» Activity
Only one stretch of the records below is wanted: the lines from the one holding "5. Is Truth A Property?" through the one holding "Academic Tools". Return it exactly, both ends included.

» Information shown

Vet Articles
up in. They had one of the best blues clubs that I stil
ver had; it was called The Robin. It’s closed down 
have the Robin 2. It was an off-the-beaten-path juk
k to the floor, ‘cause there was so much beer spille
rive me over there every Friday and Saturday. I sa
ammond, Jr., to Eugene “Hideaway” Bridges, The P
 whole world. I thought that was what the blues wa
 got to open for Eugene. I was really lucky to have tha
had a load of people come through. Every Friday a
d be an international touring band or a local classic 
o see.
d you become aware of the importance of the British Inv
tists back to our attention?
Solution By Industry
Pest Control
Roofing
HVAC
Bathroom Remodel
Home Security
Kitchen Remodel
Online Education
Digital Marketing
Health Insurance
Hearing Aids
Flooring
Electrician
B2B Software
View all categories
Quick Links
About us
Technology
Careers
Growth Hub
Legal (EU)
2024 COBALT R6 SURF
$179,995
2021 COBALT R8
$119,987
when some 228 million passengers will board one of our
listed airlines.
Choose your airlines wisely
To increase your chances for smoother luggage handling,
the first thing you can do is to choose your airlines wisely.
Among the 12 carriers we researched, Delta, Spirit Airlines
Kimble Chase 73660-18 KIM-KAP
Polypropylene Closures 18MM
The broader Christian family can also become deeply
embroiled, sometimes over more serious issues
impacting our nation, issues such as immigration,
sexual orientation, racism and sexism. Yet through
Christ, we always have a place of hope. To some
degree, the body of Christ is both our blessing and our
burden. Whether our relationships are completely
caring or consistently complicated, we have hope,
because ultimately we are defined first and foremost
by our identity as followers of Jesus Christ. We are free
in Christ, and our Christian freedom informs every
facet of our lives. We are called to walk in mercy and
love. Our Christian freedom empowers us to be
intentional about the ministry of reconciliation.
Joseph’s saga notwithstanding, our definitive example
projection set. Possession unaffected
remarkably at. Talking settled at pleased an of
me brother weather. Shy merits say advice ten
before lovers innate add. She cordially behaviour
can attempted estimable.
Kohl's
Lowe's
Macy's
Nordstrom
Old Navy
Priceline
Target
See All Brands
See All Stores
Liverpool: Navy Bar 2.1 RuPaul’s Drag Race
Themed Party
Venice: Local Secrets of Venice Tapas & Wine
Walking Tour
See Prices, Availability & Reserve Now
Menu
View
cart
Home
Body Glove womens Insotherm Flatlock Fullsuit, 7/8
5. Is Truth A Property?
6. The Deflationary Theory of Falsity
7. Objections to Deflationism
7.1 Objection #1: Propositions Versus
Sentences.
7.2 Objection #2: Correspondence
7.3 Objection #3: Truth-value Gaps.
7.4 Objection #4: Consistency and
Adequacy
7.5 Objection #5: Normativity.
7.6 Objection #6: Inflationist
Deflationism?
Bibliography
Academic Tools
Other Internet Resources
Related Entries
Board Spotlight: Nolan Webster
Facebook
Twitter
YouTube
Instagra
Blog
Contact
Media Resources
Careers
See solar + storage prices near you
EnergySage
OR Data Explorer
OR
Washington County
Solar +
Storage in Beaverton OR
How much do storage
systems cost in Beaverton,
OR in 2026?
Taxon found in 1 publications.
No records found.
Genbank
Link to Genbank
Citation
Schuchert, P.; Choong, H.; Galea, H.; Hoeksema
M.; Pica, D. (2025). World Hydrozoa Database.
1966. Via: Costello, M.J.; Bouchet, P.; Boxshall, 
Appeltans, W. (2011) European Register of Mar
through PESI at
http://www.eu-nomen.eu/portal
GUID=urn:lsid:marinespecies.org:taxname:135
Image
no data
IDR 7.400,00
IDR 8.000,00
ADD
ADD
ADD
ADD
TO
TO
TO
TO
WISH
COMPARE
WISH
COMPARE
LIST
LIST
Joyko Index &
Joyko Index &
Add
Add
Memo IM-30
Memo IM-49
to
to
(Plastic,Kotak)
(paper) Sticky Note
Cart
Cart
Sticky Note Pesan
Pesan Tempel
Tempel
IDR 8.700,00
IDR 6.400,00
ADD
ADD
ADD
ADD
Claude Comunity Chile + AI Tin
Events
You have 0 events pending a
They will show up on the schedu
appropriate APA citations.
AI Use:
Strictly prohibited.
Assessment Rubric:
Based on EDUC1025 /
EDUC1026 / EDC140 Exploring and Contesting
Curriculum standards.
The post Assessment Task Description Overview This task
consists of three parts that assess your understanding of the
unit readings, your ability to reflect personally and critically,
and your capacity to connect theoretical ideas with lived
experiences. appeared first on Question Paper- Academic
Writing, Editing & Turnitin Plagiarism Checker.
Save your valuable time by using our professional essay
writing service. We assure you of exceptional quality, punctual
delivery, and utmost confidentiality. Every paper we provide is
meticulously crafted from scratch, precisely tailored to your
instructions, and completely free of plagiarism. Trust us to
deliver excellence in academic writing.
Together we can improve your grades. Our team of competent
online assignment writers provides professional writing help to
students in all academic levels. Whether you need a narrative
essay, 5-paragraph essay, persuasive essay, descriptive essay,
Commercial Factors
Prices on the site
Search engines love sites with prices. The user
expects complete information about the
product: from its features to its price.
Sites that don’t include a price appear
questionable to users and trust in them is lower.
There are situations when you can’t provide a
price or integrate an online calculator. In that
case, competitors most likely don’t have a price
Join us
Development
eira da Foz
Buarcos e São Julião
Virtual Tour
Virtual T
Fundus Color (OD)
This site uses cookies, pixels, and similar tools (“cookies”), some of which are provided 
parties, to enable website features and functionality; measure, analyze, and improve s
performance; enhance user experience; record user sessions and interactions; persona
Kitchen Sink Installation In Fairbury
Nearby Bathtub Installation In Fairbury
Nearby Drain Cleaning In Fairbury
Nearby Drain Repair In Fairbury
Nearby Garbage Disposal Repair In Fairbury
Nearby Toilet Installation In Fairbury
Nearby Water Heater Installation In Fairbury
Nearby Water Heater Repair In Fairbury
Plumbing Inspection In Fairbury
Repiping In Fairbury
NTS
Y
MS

» Solved exercise
5. Is Truth A Property?
6. The Deflationary Theory of Falsity
7. Objections to Deflationism
7.1 Objection #1: Propositions Versus
Sentences.
7.2 Objection #2: Correspondence
7.3 Objection #3: Truth-value Gaps.
7.4 Objection #4: Consistency and
Adequacy
7.5 Objection #5: Normativity.
7.6 Objection #6: Inflationist
Deflationism?
Bibliography
Academic Tools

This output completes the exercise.